In [1]:
import pandas as pd
import joblib
import numpy as np
from pathlib import Path
from sklearn.metrics import roc_auc_score, confusion_matrix



In [2]:
# === Business score ===
def business_score(y_true, y_pred):
    cm = confusion_matrix(y_true, y_pred)
    fn = cm[1][0]
    fp = cm[0][1]
    return 10 * fn + fp



In [3]:
# === Préparation données ===
def load_data(csv_path):
    df = pd.read_csv(csv_path)
    X = df.drop(columns=["TARGET", "SK_ID_CURR"], errors="ignore")
    y = df["TARGET"]
    return X, y



In [9]:
# === Modèles à tester ===
model_dir = Path("src/models")
model_paths = list(model_dir.glob("*.pkl"))





In [10]:
print(model_paths)

[PosixPath('src/models/LightGBM_custom.pkl'), PosixPath('src/models/LightGBM_pipeline.pkl'), PosixPath('src/models/RandomForest_smote.pkl'), PosixPath('src/models/XGBoost_custom.pkl'), PosixPath('src/models/RandomForest_pipeline.pkl'), PosixPath('src/models/XGBoost_smote.pkl'), PosixPath('src/models/XGBoost_pipeline.pkl'), PosixPath('src/models/RandomForest_custom.pkl'), PosixPath('src/models/LightGBM_smote.pkl')]


In [11]:
# === Chargement datasets ===
X_train, y_train = load_data("data/processed/train_clean.csv")
X_test, y_test = load_data("data/processed/test_clean.csv")

results = []

In [13]:
# === Évaluation de chaque modèle ===
for model_path in model_paths:
    model = joblib.load(model_path)
    name = model_path.stem

    for dataset_name, X, y in [
        ("train", X_train, y_train),
        ("test", X_test, y_test)
    ]:
        proba = model.predict_proba(X)[:, 1]
        auc = roc_auc_score(y, proba)
        y_pred = (proba >= 0.5).astype(int)
        cost = business_score(y, y_pred)

        results.append({
            "Model": name,
            "Dataset": dataset_name,
            "AUC": auc,
            "Business_Cost": cost
        })



  return x.astype(dtype, copy=copy, casting=casting)
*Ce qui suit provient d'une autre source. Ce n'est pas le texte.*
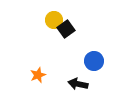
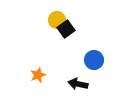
yellow circle: moved 3 px right
blue circle: moved 1 px up
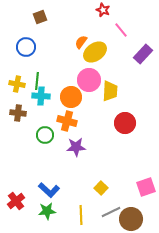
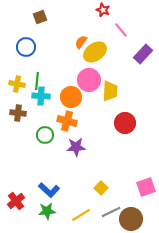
yellow line: rotated 60 degrees clockwise
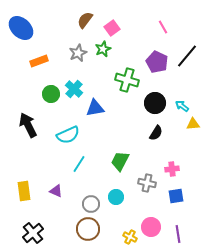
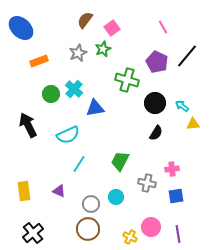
purple triangle: moved 3 px right
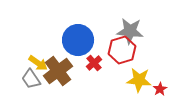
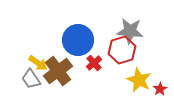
yellow star: rotated 20 degrees clockwise
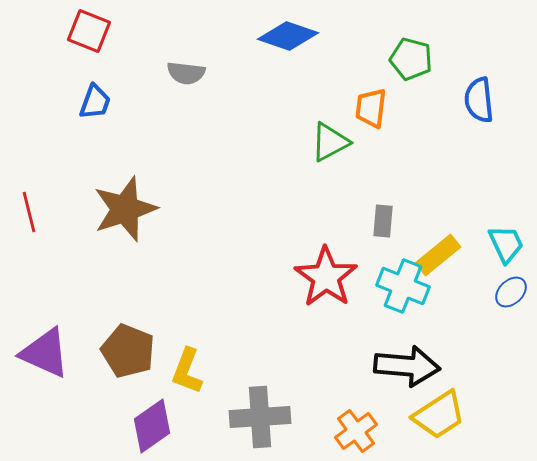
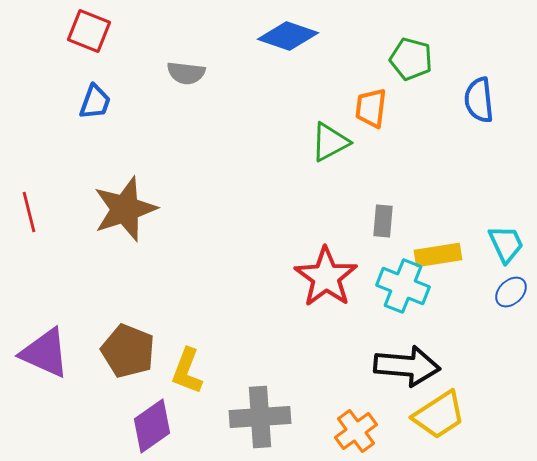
yellow rectangle: rotated 30 degrees clockwise
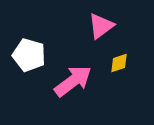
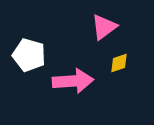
pink triangle: moved 3 px right, 1 px down
pink arrow: rotated 33 degrees clockwise
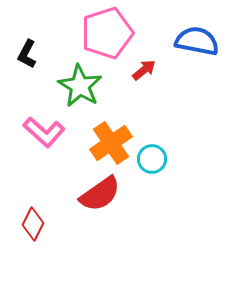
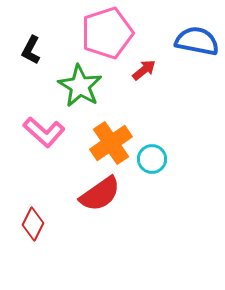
black L-shape: moved 4 px right, 4 px up
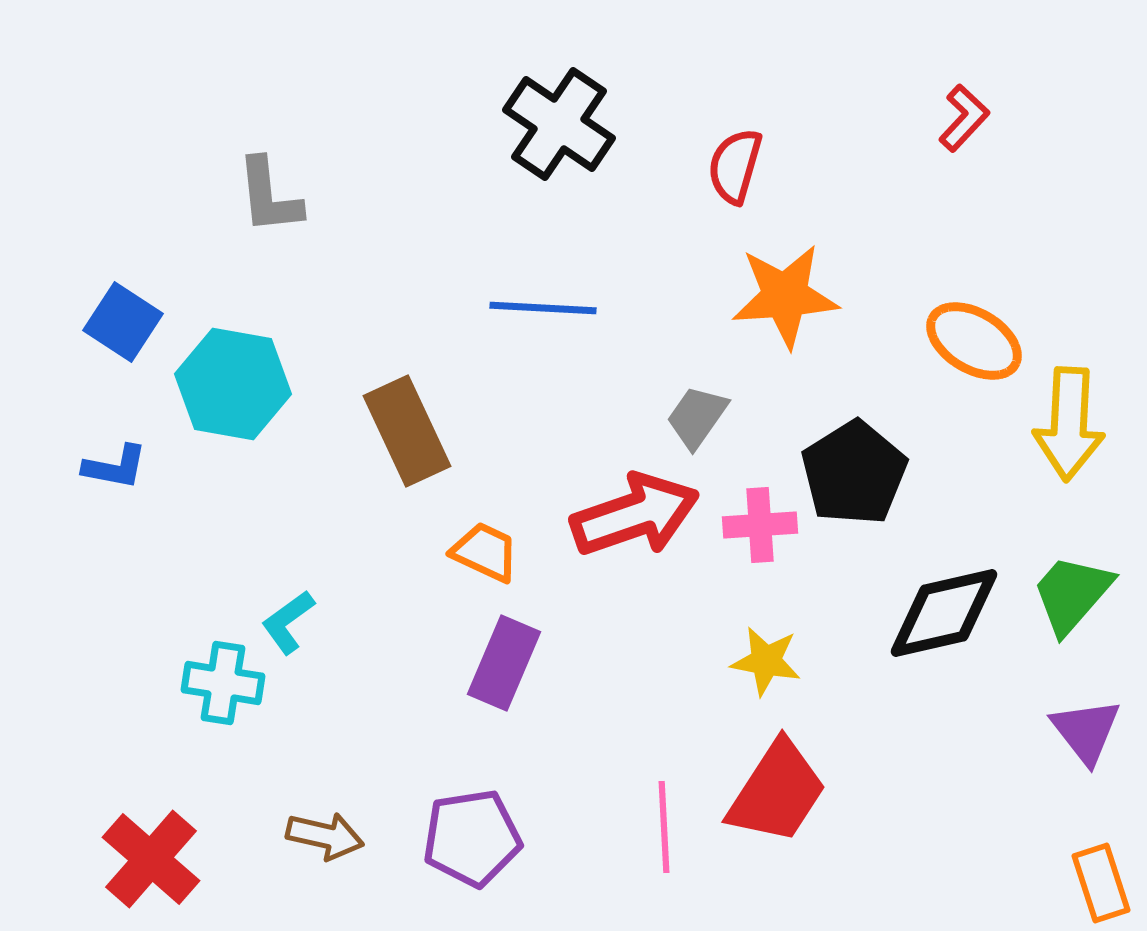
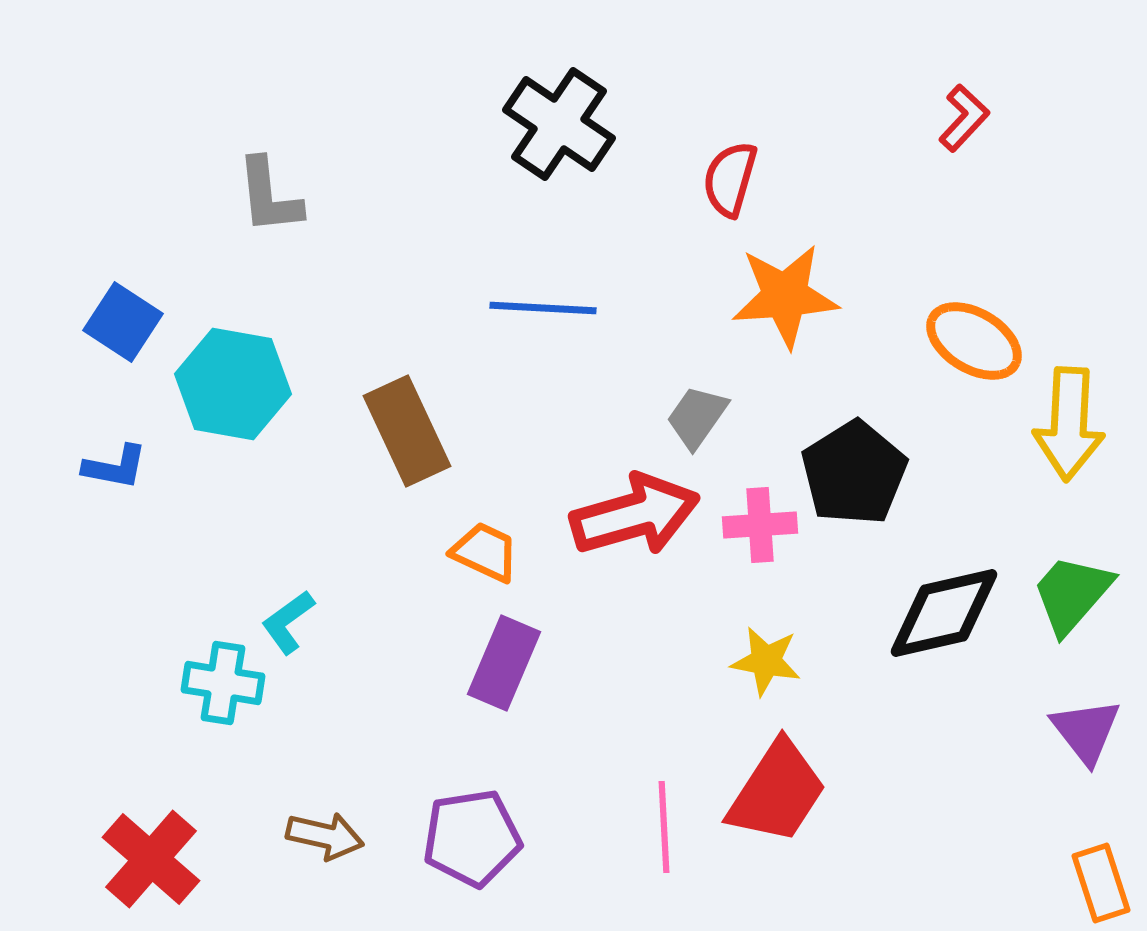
red semicircle: moved 5 px left, 13 px down
red arrow: rotated 3 degrees clockwise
ValueError: Input y_true contains NaN.

In [None]:
# === Résultats ===
df_results = pd.DataFrame(results)
print("\n📊 Comparatif des performances :")
print(df_results.pivot(index="Model", columns="Dataset", values=["AUC", "Business_Cost"]))


In [None]:
# === Meilleur modèle selon test set ===
best_model = df_results[df_results["Dataset"] == "test"].sort_values("Business_Cost").iloc[0]
print(f"\n🏆 Meilleur modèle : {best_model['Model']} | AUC: {best_model['AUC']:.4f} | Coût: {best_model['Business_Cost']}")